## [Problem statement]
Working from the records below, repeat exactly the lines starting at the line that contains "2009年12月に発行された元FXトレーダー・磯貝清明氏の著書" and ending at the line that contains "官の採用試験の受験者数は10年間で2分の1以…", inclusive.

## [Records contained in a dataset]
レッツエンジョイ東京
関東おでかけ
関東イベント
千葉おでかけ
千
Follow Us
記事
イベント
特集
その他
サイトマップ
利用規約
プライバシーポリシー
---
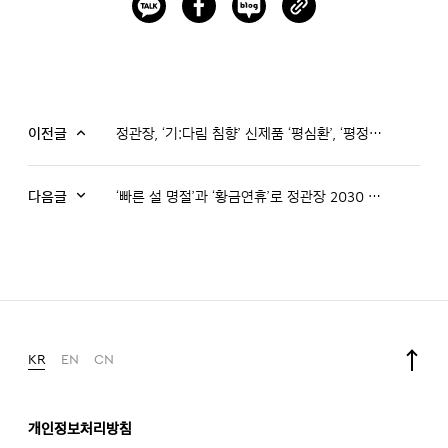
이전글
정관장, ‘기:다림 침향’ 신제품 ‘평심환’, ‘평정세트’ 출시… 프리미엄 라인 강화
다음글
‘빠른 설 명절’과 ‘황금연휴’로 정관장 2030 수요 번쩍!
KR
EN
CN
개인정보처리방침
* * *
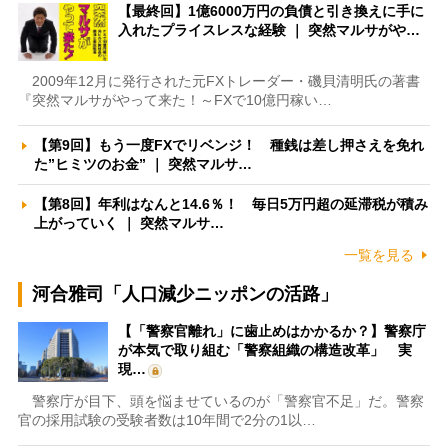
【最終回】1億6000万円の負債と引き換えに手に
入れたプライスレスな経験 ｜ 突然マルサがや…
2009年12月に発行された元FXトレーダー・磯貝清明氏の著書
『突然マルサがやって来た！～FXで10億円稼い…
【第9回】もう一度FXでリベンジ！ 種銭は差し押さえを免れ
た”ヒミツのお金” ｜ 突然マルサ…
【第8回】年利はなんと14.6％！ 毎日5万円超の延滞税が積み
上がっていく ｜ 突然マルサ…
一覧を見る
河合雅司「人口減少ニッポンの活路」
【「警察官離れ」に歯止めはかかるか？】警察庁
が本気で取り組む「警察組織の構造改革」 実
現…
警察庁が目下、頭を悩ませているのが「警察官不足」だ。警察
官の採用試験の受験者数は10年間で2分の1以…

## [Response box]
2009年12月に発行された元FXトレーダー・磯貝清明氏の著書
『突然マルサがやって来た！～FXで10億円稼い…
【第9回】もう一度FXでリベンジ！ 種銭は差し押さえを免れ
た”ヒミツのお金” ｜ 突然マルサ…
【第8回】年利はなんと14.6％！ 毎日5万円超の延滞税が積み
上がっていく ｜ 突然マルサ…
一覧を見る
河合雅司「人口減少ニッポンの活路」
【「警察官離れ」に歯止めはかかるか？】警察庁
が本気で取り組む「警察組織の構造改革」 実
現…
警察庁が目下、頭を悩ませているのが「警察官不足」だ。警察
官の採用試験の受験者数は10年間で2分の1以…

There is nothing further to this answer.